You remind me of the weird genius, he said. I was like, ha? I know I am weird, but I am far from genius, what is weird genius?. Then he sent me a YouTube link of Weird Genius ft Sara Fajira song titled Lathi. It’s a song about toxic relationships.
I was quiet for a moment… A toxic relationship, well.. ya I did have that, more than enough, I assume. I listen to the song, it’s a cool song, and there are verses in Javanese, I write the translation in English as the following
Kowe ra iso mlayu saka kesalahan
'You cannot escape from mistakes.
Ajining diri ana ing lathi'
One's dignity lies on his tongue (his words)'
I heard some time ago, researchers conclude that humans, us, we are a very bad judge of ourselves. We may see easily what’s wrong with other people, but it’s really daunting task to assess ourselves. I think that’s what just happened to me. I think I am just fine. But the man who so close to me can see me that I am not “fine”. I assume I have healed from my previous toxic relationship, but this quiet man can see I still try to cover a bullet wound with a bandage, I know it won’t work, but still, I’m doing it.

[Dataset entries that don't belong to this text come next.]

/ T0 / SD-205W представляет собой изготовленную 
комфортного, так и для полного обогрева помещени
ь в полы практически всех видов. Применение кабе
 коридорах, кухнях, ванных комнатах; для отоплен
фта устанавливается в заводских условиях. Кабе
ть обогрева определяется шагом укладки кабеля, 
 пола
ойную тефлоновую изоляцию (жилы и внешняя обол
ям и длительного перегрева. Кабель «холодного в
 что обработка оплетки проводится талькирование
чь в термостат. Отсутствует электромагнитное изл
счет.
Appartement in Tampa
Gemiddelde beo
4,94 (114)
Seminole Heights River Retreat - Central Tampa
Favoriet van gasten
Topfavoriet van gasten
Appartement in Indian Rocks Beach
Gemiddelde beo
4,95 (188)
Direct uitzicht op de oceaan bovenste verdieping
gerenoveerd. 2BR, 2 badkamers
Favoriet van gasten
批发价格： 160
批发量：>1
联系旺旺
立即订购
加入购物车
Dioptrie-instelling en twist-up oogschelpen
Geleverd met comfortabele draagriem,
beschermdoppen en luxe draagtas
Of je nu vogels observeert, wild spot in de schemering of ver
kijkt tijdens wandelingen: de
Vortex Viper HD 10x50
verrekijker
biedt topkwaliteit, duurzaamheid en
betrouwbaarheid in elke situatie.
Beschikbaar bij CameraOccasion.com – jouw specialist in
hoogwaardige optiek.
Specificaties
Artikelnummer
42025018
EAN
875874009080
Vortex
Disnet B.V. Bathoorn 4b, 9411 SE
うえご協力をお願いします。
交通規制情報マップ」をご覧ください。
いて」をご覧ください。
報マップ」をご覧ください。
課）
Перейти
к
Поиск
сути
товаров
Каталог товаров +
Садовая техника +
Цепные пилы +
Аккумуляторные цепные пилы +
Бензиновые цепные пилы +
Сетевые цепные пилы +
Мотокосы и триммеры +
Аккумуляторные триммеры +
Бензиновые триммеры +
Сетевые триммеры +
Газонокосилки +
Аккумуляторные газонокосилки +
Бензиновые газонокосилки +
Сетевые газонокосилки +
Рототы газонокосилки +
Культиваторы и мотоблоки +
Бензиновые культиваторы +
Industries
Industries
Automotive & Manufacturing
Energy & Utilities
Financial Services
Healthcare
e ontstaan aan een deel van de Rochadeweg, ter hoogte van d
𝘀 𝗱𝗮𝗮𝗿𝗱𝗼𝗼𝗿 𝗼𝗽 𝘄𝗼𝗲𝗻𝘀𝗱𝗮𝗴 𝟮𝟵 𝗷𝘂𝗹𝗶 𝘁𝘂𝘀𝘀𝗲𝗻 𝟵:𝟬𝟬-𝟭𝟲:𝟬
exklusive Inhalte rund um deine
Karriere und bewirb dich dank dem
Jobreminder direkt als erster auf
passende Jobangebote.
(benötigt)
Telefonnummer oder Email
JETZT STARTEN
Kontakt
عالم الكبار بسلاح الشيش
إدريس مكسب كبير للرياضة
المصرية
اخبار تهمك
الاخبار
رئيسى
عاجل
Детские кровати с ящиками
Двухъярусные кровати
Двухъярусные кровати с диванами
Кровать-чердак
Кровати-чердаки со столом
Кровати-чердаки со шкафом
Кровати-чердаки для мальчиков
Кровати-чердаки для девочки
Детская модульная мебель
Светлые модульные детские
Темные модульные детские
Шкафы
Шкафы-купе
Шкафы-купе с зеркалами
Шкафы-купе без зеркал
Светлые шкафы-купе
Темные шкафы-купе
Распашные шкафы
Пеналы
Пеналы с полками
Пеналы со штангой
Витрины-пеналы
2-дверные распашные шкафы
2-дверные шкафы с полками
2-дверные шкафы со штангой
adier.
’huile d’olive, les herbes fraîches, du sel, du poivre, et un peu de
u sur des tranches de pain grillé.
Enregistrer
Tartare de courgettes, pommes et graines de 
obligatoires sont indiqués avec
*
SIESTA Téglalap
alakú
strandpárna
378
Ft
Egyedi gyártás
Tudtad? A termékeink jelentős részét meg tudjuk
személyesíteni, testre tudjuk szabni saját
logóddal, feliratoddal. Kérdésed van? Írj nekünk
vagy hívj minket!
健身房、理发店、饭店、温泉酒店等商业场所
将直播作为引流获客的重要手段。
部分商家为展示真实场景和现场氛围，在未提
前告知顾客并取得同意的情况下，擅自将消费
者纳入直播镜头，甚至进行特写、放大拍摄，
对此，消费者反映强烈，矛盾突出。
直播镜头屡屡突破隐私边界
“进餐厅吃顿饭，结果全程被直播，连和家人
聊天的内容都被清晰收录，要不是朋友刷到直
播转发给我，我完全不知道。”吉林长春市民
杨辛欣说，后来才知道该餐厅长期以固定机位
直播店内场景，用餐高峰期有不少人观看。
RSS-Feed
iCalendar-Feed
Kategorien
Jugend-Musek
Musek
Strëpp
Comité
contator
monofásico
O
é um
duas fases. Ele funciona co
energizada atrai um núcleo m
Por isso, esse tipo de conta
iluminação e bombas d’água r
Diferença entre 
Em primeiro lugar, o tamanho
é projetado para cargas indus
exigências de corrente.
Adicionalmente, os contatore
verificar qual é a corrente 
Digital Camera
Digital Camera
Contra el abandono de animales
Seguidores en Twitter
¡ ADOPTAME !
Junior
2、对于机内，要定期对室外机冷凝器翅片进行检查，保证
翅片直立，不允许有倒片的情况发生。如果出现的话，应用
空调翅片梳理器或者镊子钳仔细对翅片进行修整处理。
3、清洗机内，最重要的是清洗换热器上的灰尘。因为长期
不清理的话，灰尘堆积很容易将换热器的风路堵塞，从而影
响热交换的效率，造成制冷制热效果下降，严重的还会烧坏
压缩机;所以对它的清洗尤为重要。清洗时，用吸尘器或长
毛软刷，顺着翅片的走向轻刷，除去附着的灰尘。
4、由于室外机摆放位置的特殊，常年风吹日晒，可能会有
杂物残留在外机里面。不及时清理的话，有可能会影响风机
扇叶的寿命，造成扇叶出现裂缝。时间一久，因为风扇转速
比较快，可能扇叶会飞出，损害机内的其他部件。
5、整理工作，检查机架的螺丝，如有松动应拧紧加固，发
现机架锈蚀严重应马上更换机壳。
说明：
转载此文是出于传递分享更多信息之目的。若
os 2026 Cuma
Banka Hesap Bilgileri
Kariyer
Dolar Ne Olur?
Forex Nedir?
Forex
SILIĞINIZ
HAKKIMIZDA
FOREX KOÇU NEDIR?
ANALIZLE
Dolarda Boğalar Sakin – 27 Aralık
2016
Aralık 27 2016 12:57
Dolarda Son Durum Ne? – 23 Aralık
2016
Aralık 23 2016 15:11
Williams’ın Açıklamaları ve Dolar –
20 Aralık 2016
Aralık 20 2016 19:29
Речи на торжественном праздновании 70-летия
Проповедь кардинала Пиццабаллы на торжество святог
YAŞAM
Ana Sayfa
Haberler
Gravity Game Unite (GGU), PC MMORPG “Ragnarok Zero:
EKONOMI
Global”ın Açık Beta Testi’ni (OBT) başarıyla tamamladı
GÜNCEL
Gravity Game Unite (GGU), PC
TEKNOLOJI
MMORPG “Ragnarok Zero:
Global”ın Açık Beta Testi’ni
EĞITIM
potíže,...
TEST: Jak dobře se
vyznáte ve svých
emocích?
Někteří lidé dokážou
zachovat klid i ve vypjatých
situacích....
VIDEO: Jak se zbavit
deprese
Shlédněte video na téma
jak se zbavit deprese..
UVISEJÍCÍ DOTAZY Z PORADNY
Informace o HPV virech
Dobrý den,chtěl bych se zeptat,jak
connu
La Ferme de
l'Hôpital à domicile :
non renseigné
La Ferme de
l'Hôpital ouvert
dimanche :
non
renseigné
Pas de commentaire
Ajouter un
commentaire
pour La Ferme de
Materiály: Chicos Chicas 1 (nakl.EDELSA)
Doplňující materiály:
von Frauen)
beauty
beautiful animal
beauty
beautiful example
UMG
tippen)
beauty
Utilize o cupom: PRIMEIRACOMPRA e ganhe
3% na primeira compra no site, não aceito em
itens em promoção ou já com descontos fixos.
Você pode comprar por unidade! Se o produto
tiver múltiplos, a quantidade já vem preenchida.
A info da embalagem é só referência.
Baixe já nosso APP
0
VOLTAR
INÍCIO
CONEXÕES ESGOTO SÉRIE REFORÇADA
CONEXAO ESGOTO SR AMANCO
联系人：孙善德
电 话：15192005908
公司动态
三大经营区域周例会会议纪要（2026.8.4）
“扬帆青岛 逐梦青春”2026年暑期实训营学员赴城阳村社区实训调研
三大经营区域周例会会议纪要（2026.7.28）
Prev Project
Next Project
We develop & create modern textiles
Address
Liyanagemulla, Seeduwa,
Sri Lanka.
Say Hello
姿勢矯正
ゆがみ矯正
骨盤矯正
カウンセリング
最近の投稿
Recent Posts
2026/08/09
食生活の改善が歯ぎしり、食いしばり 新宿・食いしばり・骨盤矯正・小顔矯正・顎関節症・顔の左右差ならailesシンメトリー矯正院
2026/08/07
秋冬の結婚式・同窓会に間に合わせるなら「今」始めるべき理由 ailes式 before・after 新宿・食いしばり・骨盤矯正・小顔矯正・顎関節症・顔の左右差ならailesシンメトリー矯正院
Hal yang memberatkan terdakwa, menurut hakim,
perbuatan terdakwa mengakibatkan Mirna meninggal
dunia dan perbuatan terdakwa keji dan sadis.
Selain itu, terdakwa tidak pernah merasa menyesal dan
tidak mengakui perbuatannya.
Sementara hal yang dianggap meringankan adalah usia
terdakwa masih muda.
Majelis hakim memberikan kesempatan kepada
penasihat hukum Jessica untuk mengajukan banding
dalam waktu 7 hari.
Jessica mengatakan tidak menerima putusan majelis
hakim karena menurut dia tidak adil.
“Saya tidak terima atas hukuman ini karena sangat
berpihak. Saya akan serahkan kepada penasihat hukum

Who am I fooling with this other than myself?
Deep down inside, I wish to forgive and forget, and I know I try to do just that. I read on forgiveness, I write quotes about how bitter experiences will only make me realize the strength I have never have ( geessssshh… it sounds like too much Oprah), I meditate, I write gratitude notes, etc. But I probably forget that I need to give time… some time. I need to let the deep wound healed at its own time, and perhaps, along the process, I will always remember that this is a healing process. The bitter and sad experiences have been away for good now. I need not worry anymore. The realization that I am on my way to healing surely a good way to lift the mood and at the same time accept the harsh reality that the deep wound is still exist.
For you my dearest reader, who is currently taking care of your inexplicable wound at your heart.. please realize that everybody is hurt just like you. No need to post on social media that you’re bent but not broken, you’re strong, a survivor from … you name it…. My point is: Give time some time. You will be healed in time. Amen.